One especially helpful part of the paper is the discussion of shear. Because some biomedical payloads are sensitive to heat and shear, the authors modelled the theoretical shear rates inside the nozzle using a non-Newtonian COMSOL approach. The simulations in the paper show how shear rate changes with barrel pressure, barrel diameter, and nozzle size. The discussion explains that shear rate depends mainly on nozzle size and barrel pressure, and can be reduced by lowering extrusion speed.

That matters because this is not only a plastics paper. It is also relevant to biomaterials manufacturing, where proteins, pharmaceuticals, or nanoparticles may not tolerate aggressive processing conditions.

Why this matters for biomaterials and medical devices

The paper repeatedly ties melt processing back to biomedical use. In the introduction, the authors note that melt-processing has already been used for tissue engineering scaffolds, microneedles, microfluidic devices, and controlled release systems. They also point out that melt processing avoids solvents and may reduce microbial contamination because of the heat and pressure involved.

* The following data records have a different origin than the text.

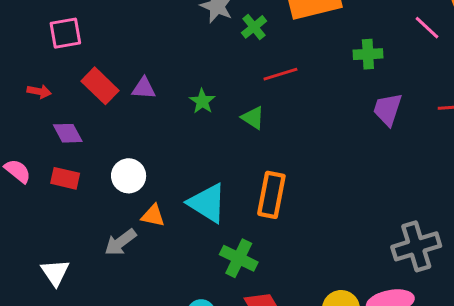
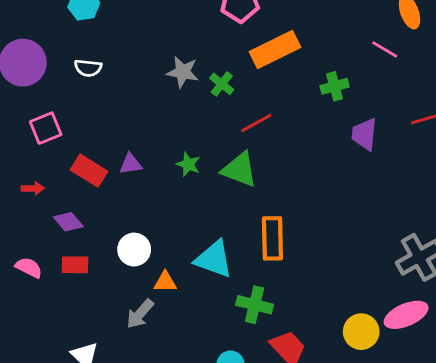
green triangle: (253, 118) -> (239, 170), size x1.6

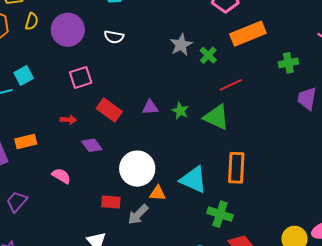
gray star: (183, 72) -> (181, 45), turned 30
purple triangle: (131, 164) -> (150, 107), moved
white circle: (134, 250) -> (137, 169), size x1.5
red rectangle: (75, 265) -> (111, 202), moved

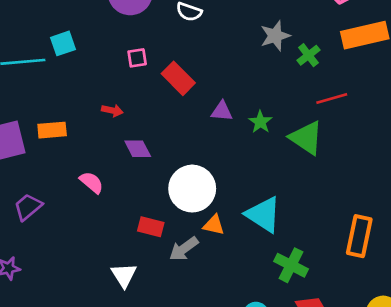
pink square: (81, 78) -> (137, 58), size x0.7
red rectangle: (109, 110) -> (178, 78), moved
orange rectangle: (236, 168) -> (359, 236), moved

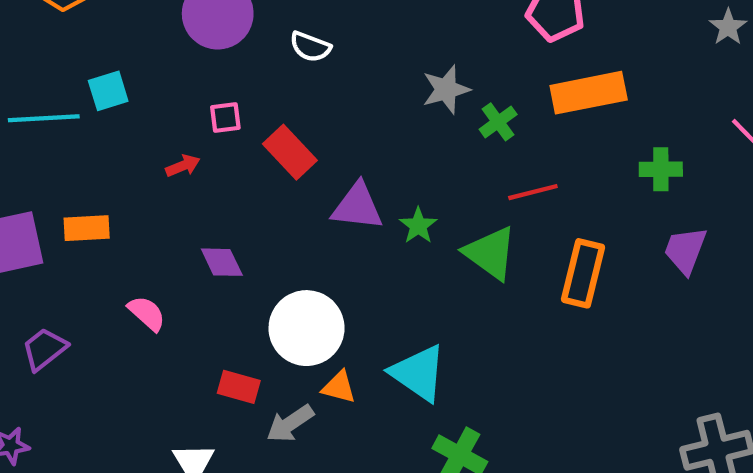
red arrow: (112, 110) -> (183, 166), moved, turned -36
purple triangle: (222, 111) -> (357, 207), size x1.5
orange rectangle: (359, 236) -> (583, 273), moved

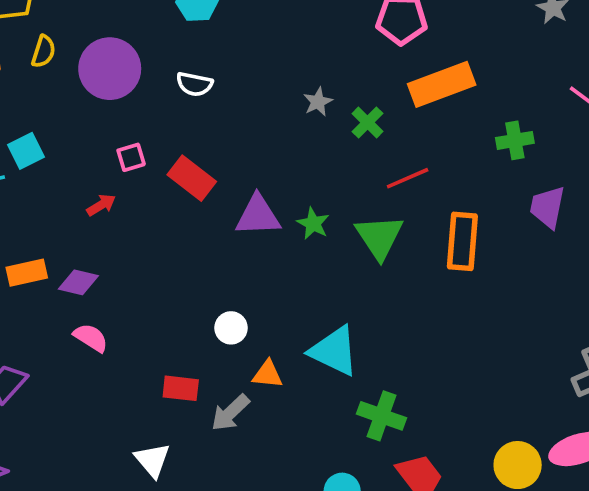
gray star: (446, 89) -> (318, 102), size x0.7
green triangle: (490, 253) -> (379, 237), turned 30
purple diamond: (222, 262) -> (78, 282), moved, turned -42
white circle: (307, 328) -> (231, 328), size x0.5

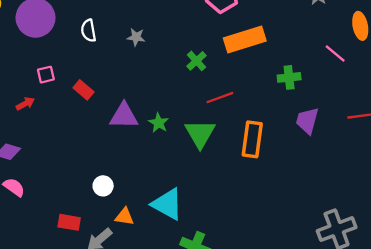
white semicircle: (194, 84) -> (89, 31), turned 65
gray star: (318, 102) -> (136, 37), moved, turned 30
red rectangle: (192, 178) -> (83, 90), size x0.7

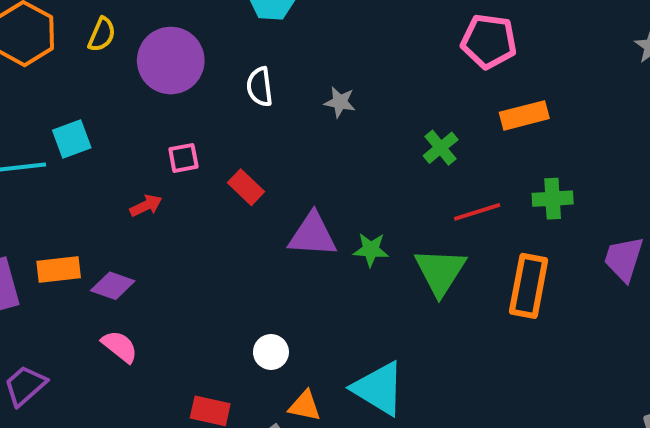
orange rectangle: (245, 39) -> (524, 115), size x0.7
green cross: (289, 77) -> (553, 199), moved
green star: (159, 123) -> (371, 250), turned -30

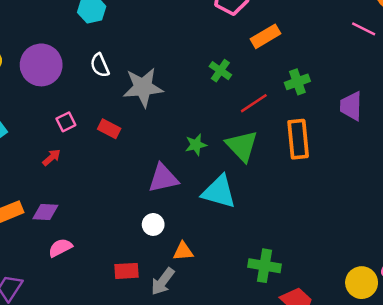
gray star: (340, 102) -> (143, 87), moved, size x2.0
purple triangle: (313, 235) -> (163, 178), moved
pink semicircle: (120, 346) -> (60, 248), turned -50
cyan triangle: (379, 388) -> (219, 192), moved

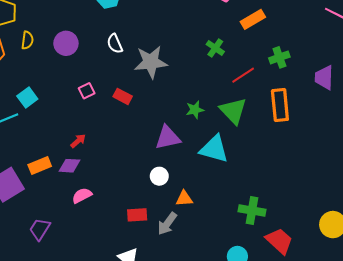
purple circle: (41, 65) -> (66, 43), size x0.7
red arrow: (52, 157) -> (78, 141), moved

That makes this a good research-to-manufacturing highlight. It shows how a fabrication system can be scaled down enough for academic use without losing the connection to real polymer-processing workflows used in biomedical device development.

Where CellScale fit into the study

The CellScale UniVert was used to quantify the mechanical properties of the molded polymer composites, including elongation at break, Young’s modulus, and ultimate tensile strength. That was important because it gave the authors a direct way to compare the consequences of different processing approaches.

Without that tensile testing step, the study would still have shown that the machine could make parts. With it, the study showed something more useful: the system could make parts whose mechanical performance could be assessed in a meaningful way. That is a much stronger validation of a pilot-scale fabrication platform.

Final takeaway

This study is best understood as a practical bridge between lab-scale formulation work and scalable polymer manufacturing. The low-cost pilot-scale melt processing system gave researchers a way to perform low-volume extrusion and injection molding with limited material, while still checking filler dispersion and using tensile testing of polymer composites to confirm mechanical performance. For academic biomaterials labs, that is a meaningful capability.